**Exercise prompt**
In your copy of the entries below, keep every word exactly and leave out all images.

--- Records to use ---

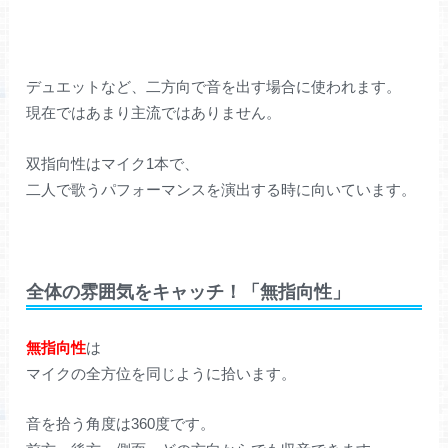
デュエットなど、二方向で音を出す場合に使われます。
現在ではあまり主流ではありません。
双指向性はマイク1本で、
二人で歌うパフォーマンスを演出する時に向いています。
全体の雰囲気をキャッチ！「無指向性」
無指向性
は
マイクの全方位を同じように拾います。
音を拾う角度は360度です。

---

**Reply**
デュエットなど、二方向で音を出す場合に使われます。
現在ではあまり主流ではありません。
双指向性はマイク1本で、
二人で歌うパフォーマンスを演出する時に向いています。
全体の雰囲気をキャッチ！「無指向性」
無指向性
は
マイクの全方位を同じように拾います。
音を拾う角度は360度です。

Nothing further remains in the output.